With the pictures removed, set down all of the entries below exactly.

[Source information]

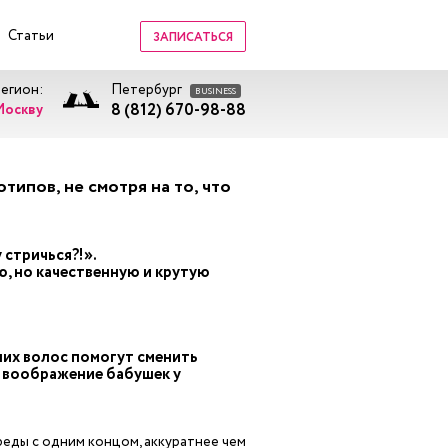
Статьи
ЗАПИСАТЬСЯ
регион:
Петербург
BUSINESS
8 (812) 670-98-88
Москву
ипов, не смотря на то, что
 стричься?!».
, но качественную и крутую
их волос помогут сменить
ь воображение бабушек у
дреды с одним концом, аккуратнее чем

[/Source information]

### Result for this exercise
Статьи
ЗАПИСАТЬСЯ
регион:
Петербург
BUSINESS
8 (812) 670-98-88
Москву
ипов, не смотря на то, что
 стричься?!».
, но качественную и крутую
их волос помогут сменить
ь воображение бабушек у
дреды с одним концом, аккуратнее чем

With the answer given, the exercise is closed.